LLMs are still waiting for their autocomplete moment: when they become an extension of the keyboard and complete our thoughts so fast, that i could write this article in 2 minutes. That will feel magical.

The speed is currently missing




For me the speed is already there. LLMs can write boilerplate code at least an order of magnitude faster than I can.

Just today I generate U-Net code for a certain scenario. I had to tweak some parameters, at the end I got it working in <1hr.


> LLMs can write boilerplate code at least an order of magnitude faster than I can.

This is my biggest fear with everyone adopting LLMs without considering the consequences.

In the past, I used "Do I have to write a lot of boilerplate here?" as a sort of litmus test for figuring out when to refactor. If I spend the entire day just writing boilerplate, I'm 99% sure I'm doing the wrong thing, at least most of the time.

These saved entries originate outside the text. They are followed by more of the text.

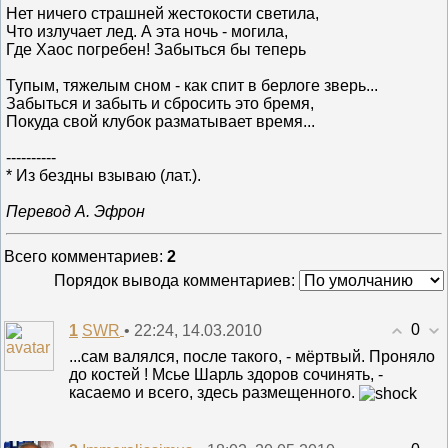
Нет ничего страшней жестокости светила,
Что излучает лед. А эта ночь - могила,
Где Хаос погребен! Забыться бы теперь
Тупым, тяжелым сном - как спит в берлоге зверь...
Забыться и забыть и сбросить это бремя,
Покуда свой клубок разматывает время...
----------
* Из бездны взываю (лат.).
Перевод А. Эфрон
Всего комментариев
:
2
Порядок вывода комментариев:
0
1
• 22:24, 14.03.2010
SWR
...сам валялся, после такого, - мёртвый. Проняло
до костей ! Мсье Шарль здоров сочинять, -
касаемо и всего, здесь размещенного.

But now, junior developers won't even get the intuition that if they're spending the entire day just typing boilerplate something is wrong, instead they'll just get the LLM to do it and there is no careful thoughts/reflections about the design and architecture.

Of course, reflection is still possible, but I'm afraid it won't be as natural and "in your face" which kind of forces you to learn it, instead it'll only be a thing for people who consider it in the first place.


The question to ask yourself is what value one gets from that refactor. Is the software faster? Has more functionality? Cheaper to operate? Reduce time to market. These would be benefits to the user, and I'd venture to say the refactor does not impact the user.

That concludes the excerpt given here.